### Aim of the task:
The expected answer holds every line from the first line of the data below through the line containing "Du har valt region", exactly as written, and no other line.

### Provided entries:

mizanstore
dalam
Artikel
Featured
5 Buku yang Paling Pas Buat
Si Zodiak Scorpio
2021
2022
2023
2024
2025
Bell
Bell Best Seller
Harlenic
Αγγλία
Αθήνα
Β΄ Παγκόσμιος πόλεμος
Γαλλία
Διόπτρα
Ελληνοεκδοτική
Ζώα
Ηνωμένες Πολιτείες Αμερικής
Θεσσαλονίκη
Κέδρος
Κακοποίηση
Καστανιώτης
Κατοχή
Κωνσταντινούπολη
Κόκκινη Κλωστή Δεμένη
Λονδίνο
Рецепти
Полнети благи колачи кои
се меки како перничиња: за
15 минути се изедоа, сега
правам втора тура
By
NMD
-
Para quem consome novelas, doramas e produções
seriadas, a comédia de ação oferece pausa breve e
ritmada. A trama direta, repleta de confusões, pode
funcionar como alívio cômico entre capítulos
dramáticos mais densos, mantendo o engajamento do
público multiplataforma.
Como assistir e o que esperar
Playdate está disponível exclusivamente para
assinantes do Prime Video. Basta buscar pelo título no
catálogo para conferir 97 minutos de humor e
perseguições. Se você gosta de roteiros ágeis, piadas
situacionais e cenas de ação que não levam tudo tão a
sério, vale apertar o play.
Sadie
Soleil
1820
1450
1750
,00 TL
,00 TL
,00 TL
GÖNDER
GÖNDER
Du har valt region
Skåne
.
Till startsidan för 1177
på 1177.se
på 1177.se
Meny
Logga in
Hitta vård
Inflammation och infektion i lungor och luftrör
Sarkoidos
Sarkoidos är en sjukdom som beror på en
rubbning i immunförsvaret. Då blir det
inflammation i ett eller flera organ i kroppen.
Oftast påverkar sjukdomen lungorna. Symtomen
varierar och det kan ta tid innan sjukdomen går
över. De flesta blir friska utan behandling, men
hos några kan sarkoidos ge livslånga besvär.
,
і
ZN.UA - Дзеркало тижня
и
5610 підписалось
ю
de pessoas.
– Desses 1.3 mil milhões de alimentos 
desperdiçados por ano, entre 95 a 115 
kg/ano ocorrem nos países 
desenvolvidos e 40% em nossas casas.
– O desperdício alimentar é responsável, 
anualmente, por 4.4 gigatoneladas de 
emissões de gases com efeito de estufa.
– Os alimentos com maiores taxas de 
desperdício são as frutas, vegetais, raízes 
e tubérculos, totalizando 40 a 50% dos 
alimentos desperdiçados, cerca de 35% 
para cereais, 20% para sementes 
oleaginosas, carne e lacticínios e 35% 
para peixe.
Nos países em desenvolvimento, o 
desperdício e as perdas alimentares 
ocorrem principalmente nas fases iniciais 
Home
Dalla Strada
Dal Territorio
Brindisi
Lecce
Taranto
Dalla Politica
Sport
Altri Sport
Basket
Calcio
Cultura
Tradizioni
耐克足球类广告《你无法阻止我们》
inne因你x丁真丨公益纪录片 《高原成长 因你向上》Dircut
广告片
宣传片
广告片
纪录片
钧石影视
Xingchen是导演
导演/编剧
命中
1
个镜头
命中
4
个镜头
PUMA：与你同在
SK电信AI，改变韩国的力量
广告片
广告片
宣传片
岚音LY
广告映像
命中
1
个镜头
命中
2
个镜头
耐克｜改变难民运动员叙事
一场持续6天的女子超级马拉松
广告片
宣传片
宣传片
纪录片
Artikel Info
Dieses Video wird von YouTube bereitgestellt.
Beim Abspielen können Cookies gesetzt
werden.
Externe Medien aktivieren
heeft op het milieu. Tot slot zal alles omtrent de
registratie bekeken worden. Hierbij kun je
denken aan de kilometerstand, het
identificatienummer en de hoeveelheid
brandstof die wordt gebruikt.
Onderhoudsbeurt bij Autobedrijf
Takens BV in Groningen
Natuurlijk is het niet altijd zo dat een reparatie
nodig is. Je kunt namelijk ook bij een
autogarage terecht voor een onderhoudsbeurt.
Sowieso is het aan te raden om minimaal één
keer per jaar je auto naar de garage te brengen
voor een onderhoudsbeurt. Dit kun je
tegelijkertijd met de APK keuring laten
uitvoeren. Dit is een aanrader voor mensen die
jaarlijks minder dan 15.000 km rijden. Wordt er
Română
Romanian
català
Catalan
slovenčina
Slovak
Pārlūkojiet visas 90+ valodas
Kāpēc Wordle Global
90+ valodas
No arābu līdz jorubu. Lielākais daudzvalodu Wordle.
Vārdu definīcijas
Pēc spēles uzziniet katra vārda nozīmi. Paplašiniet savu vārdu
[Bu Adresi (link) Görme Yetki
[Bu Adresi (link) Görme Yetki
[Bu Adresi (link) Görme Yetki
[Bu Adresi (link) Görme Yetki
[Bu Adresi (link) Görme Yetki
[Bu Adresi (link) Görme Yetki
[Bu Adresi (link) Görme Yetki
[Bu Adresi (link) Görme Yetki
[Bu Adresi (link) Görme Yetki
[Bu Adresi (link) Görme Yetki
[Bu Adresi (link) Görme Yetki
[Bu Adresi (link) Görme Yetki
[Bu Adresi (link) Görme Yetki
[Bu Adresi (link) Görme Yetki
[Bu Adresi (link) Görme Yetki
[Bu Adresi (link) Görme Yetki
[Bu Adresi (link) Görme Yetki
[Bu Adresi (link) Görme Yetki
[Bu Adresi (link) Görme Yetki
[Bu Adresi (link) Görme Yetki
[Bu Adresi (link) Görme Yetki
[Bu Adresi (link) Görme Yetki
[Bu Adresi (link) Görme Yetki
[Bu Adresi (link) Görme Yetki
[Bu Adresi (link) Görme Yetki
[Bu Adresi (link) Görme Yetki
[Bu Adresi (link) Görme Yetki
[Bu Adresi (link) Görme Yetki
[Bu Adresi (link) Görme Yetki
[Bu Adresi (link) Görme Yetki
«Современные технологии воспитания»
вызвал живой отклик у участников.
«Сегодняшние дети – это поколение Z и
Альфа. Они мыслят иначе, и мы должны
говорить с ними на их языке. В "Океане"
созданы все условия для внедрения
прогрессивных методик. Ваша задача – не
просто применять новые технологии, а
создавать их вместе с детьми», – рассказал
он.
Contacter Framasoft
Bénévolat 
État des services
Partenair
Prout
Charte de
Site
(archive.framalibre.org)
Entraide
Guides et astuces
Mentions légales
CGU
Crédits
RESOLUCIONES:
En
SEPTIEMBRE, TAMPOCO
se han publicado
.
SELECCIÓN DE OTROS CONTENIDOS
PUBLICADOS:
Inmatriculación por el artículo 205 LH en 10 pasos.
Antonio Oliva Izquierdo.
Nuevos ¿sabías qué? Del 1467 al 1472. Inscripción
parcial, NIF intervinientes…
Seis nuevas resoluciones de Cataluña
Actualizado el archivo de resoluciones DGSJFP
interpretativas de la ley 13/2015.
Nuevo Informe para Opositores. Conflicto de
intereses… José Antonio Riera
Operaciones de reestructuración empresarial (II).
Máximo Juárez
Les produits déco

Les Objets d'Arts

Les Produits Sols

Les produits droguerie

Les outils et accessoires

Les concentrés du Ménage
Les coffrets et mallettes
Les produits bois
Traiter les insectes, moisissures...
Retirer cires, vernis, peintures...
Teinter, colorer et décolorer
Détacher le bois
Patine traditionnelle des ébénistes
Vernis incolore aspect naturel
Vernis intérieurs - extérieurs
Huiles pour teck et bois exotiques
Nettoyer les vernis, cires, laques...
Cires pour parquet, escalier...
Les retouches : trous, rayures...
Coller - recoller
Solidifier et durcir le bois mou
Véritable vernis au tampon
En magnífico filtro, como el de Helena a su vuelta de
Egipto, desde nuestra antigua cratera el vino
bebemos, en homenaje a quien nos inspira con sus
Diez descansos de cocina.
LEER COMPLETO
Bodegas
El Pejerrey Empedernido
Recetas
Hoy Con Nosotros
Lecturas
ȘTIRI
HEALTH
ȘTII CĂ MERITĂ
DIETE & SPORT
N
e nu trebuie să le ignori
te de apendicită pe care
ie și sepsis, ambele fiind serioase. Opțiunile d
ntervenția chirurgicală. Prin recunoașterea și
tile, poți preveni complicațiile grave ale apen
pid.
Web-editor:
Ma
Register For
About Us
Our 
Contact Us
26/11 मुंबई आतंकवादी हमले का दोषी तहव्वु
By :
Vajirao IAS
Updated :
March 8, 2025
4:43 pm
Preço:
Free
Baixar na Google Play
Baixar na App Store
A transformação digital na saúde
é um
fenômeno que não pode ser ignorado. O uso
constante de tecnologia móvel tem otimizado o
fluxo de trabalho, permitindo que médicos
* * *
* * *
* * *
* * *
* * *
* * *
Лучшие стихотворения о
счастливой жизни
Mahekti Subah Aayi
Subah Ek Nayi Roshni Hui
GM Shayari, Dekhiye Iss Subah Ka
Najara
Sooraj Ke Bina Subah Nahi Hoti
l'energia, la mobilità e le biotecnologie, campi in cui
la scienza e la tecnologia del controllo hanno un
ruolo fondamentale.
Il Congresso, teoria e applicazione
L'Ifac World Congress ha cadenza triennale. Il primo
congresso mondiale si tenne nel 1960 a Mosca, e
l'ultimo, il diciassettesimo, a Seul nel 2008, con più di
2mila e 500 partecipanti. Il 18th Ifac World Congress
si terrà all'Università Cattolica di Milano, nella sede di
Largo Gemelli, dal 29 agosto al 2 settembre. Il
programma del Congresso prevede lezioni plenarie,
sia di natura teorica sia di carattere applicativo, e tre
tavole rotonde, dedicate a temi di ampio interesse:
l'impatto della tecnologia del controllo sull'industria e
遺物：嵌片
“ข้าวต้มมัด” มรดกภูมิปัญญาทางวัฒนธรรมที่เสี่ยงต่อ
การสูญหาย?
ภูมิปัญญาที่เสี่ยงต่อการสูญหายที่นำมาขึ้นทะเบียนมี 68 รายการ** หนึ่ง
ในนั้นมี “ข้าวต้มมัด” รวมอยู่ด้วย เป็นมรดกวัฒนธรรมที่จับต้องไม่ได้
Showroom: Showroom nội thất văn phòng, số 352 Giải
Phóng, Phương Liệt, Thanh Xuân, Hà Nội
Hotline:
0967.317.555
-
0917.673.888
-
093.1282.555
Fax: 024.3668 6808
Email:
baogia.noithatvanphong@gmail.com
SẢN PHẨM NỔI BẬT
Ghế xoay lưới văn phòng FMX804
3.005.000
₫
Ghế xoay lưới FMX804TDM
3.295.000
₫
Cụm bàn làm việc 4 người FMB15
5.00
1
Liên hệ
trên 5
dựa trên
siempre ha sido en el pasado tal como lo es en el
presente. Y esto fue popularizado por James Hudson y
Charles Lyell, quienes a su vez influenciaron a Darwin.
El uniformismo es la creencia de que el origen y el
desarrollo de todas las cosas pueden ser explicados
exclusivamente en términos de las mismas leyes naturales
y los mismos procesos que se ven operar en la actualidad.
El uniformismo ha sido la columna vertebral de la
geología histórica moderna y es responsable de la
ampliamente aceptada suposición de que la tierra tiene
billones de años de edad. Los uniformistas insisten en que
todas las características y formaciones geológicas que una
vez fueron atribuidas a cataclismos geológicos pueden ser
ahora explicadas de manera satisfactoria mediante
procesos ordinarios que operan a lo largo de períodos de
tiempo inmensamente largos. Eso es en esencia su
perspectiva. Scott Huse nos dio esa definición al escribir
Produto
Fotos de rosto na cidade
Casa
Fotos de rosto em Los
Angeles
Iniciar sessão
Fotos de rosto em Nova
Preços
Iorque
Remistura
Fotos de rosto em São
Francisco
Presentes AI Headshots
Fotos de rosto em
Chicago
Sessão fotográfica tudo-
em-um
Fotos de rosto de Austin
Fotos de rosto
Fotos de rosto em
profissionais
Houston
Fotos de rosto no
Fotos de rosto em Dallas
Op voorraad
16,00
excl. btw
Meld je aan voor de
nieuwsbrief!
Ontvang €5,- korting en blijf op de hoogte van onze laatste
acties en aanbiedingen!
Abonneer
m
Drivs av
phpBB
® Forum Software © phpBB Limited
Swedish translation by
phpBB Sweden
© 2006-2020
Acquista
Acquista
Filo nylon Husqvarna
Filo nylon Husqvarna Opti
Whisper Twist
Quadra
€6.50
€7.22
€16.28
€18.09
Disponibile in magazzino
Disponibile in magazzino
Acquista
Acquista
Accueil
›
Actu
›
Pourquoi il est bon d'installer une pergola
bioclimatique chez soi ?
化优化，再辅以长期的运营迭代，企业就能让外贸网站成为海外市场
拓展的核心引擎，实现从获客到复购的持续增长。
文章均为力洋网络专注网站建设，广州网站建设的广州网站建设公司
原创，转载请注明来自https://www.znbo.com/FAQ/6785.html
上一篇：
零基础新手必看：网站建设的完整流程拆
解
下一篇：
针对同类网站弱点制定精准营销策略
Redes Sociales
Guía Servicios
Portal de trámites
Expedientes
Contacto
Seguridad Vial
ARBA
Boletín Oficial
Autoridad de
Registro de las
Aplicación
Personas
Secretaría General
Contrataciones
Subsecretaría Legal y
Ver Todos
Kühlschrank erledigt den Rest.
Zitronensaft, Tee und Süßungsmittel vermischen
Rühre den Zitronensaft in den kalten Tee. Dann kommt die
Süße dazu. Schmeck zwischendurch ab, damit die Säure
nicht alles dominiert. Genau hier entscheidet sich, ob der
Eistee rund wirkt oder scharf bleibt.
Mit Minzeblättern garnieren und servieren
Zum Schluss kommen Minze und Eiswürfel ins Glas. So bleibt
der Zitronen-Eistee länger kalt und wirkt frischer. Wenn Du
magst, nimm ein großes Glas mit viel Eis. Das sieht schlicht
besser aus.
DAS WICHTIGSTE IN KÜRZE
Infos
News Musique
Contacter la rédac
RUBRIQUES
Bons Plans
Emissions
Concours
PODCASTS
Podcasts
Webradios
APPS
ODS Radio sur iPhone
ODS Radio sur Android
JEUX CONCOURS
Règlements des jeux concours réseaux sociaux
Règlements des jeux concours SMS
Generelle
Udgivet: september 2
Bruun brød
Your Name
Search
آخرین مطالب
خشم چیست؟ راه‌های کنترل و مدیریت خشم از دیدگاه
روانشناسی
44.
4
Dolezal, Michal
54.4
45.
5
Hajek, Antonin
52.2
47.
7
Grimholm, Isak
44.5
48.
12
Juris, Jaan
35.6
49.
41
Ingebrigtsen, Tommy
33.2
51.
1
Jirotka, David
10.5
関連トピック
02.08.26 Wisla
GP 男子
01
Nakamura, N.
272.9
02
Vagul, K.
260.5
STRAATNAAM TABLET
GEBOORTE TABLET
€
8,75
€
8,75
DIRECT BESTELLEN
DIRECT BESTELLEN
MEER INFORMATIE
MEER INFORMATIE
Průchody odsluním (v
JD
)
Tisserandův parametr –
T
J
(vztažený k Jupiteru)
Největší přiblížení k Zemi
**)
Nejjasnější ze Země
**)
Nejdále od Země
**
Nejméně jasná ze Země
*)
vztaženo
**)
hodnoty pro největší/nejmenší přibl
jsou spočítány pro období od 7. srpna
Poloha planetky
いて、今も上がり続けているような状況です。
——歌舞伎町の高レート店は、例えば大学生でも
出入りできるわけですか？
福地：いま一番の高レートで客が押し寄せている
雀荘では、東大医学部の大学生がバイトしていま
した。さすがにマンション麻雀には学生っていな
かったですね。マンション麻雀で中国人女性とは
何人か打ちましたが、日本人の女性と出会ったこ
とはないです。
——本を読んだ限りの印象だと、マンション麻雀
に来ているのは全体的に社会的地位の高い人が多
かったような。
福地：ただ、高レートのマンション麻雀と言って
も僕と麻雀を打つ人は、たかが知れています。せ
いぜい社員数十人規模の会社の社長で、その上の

### Output for this exercise:
mizanstore
dalam
Artikel
Featured
5 Buku yang Paling Pas Buat
Si Zodiak Scorpio
2021
2022
2023
2024
2025
Bell
Bell Best Seller
Harlenic
Αγγλία
Αθήνα
Β΄ Παγκόσμιος πόλεμος
Γαλλία
Διόπτρα
Ελληνοεκδοτική
Ζώα
Ηνωμένες Πολιτείες Αμερικής
Θεσσαλονίκη
Κέδρος
Κακοποίηση
Καστανιώτης
Κατοχή
Κωνσταντινούπολη
Κόκκινη Κλωστή Δεμένη
Λονδίνο
Рецепти
Полнети благи колачи кои
се меки како перничиња: за
15 минути се изедоа, сега
правам втора тура
By
NMD
-
Para quem consome novelas, doramas e produções
seriadas, a comédia de ação oferece pausa breve e
ritmada. A trama direta, repleta de confusões, pode
funcionar como alívio cômico entre capítulos
dramáticos mais densos, mantendo o engajamento do
público multiplataforma.
Como assistir e o que esperar
Playdate está disponível exclusivamente para
assinantes do Prime Video. Basta buscar pelo título no
catálogo para conferir 97 minutos de humor e
perseguições. Se você gosta de roteiros ágeis, piadas
situacionais e cenas de ação que não levam tudo tão a
sério, vale apertar o play.
Sadie
Soleil
1820
1450
1750
,00 TL
,00 TL
,00 TL
GÖNDER
GÖNDER
Du har valt region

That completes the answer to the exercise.